# Ronnie Coleman 60 sec comercial



## Arnold (Apr 16, 2009)

YouTube Video


----------



## plums_jp (Apr 17, 2009)

lol... i bet ronnie uses those on a regular basis


----------



## IronAddict (Apr 17, 2009)

Glad to see all those acting lessons are paying off!


----------



## Dazino (Apr 17, 2009)

Sounded like he said "Bitch hard, bitch heavy, or don't bitch at all."


----------



## vader (Apr 17, 2009)

actually a pretty good idea


----------



## Kevsworld (Apr 18, 2009)

Nothin but a peanut.


----------



## T_man (Apr 18, 2009)

ronnie would need 4 of those seeing as they can only support 500lbs 

Btw how bad do you think ronnie coleman could outpower you??


----------



## vader (Apr 18, 2009)

T_man said:


> Btw how bad do you think ronnie coleman could outpower you??
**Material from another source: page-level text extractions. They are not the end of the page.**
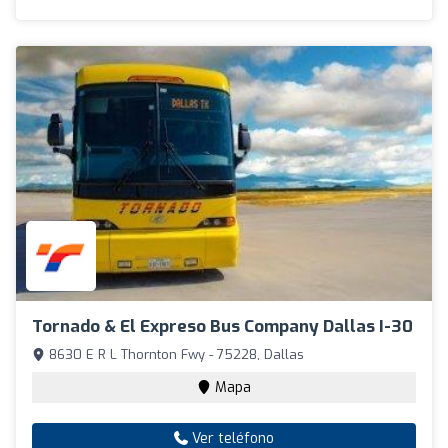
Tornado & El Expreso Bus Company Dallas I-30
8630 E R L Thornton Fwy - 75228, Dallas
Mapa
Ver teléfono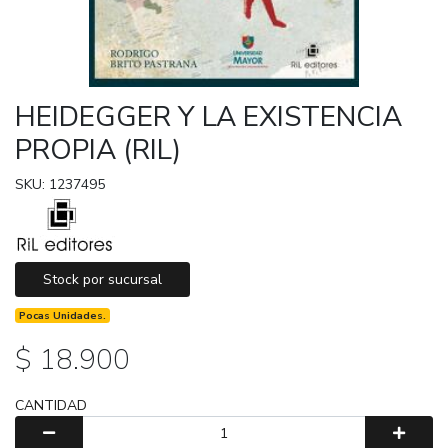
HEIDEGGER Y LA EXISTENCIA
PROPIA (RIL)
SKU: 1237495
Stock por sucursal
Pocas Unidades.
$ 18.900
CANTIDAD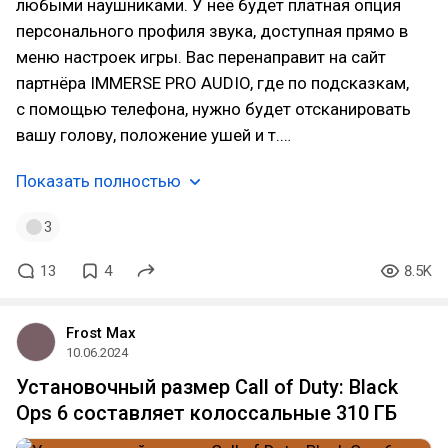
любыми наушниками. У неё будет платная опция
персонального профиля звука, доступная прямо в
меню настроек игры. Вас перенаправит на сайт
партнёра IMMERSE PRO AUDIO, где по подсказкам,
с помощью телефона, нужно будет отсканировать
вашу голову, положение ушей и т.…
Показать полностью
3
13
4
8.5K
Frost Max
10.06.2024
Установочный размер Call of Duty: Black
Ops 6 составляет колоссальные 310 ГБ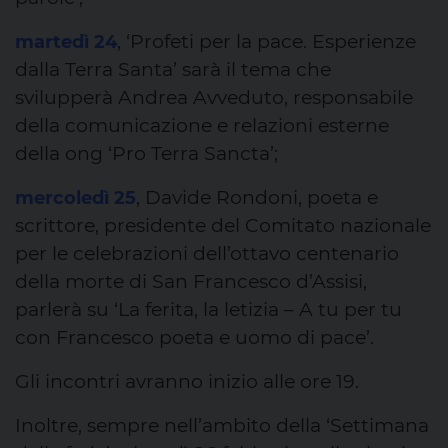
, ‘Profeti per la pace. Esperienze
martedì 24
dalla Terra Santa’ sarà il tema che
svilupperà Andrea Avveduto, responsabile
della comunicazione e relazioni esterne
della ong ‘Pro Terra Sancta’;
, Davide Rondoni, poeta e
mercoledì 25
scrittore, presidente del Comitato nazionale
per le celebrazioni dell’ottavo centenario
della morte di San Francesco d’Assisi,
parlerà su ‘La ferita, la letizia – A tu per tu
con Francesco poeta e uomo di pace’.
Gli incontri avranno inizio alle ore 19.
Inoltre, sempre nell’ambito della ‘Settimana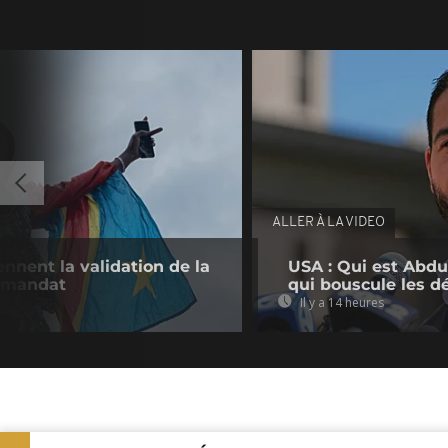
ALLER À LA VIDEO
nnent la validation de la
USA : Qui est Abdu
e mandat
qui bouscule les d
Il y a 14 heures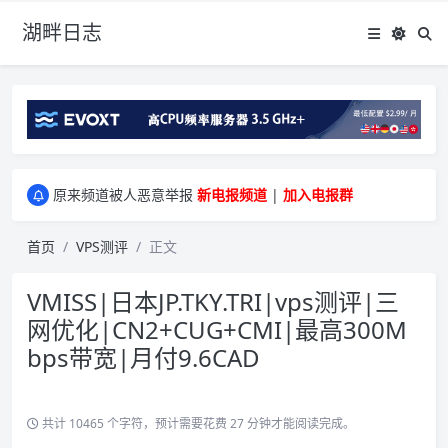
湖畔日志
greenwebpage|香港|日本|新加坡|美国等多地vps测评|移动直连|1Gbps带宽|年付€29
原来频道被人恶意举报
新电报频道
|
加入电报群
greenwebpage|香港|日本|新加坡|美国等多地vps测评|移动直连|1Gbps带宽|年付€29
原来频道被人恶意举报
新电报频道
|
加入电报群
首页
VPS测评
正文
VMISS|日本JP.TKY.TRI|vps测评|三
网优化|CN2+CUG+CMI|最高300M
bps带宽|月付9.6CAD
共计 10465 个字符，预计需要花费 27 分钟才能阅读完成。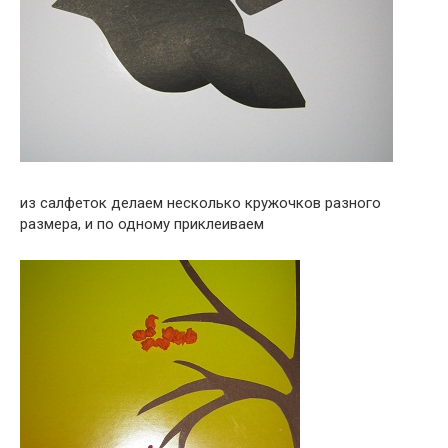
из салфеток делаем несколько кружочков разного
размера, и по одному приклеиваем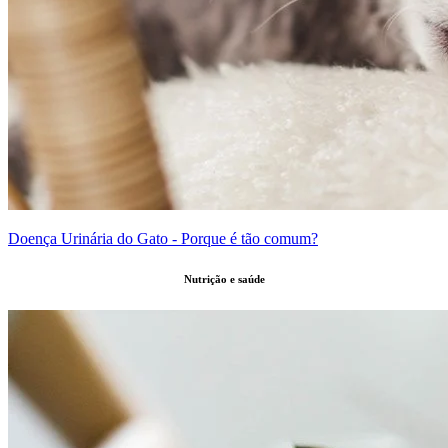
Doença Urinária do Gato - Porque é tão comum?
Nutrição e saúde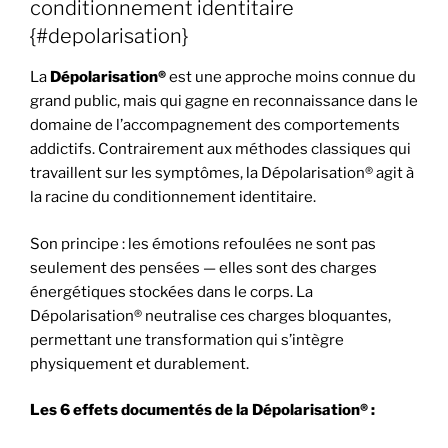
conditionnement identitaire
{#depolarisation}
La
Dépolarisation®
est une approche moins connue du
grand public, mais qui gagne en reconnaissance dans le
domaine de l’accompagnement des comportements
addictifs. Contrairement aux méthodes classiques qui
travaillent sur les symptômes, la Dépolarisation® agit à
la racine du conditionnement identitaire.
Son principe : les émotions refoulées ne sont pas
seulement des pensées — elles sont des charges
énergétiques stockées dans le corps. La
Dépolarisation® neutralise ces charges bloquantes,
permettant une transformation qui s’intègre
physiquement et durablement.
Les 6 effets documentés de la Dépolarisation® :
 the thought of it is pathetic


----------



## rantorcha (Apr 21, 2009)

vader said:


> actually a pretty good idea



The hysteria of the commercial aside, that actually looks like an interesting product!  I have trained by myself pretty much forever and don't use any benches anymore because I hate asking for a spot.  A product like this might actually persuade me to use the bench again.


----------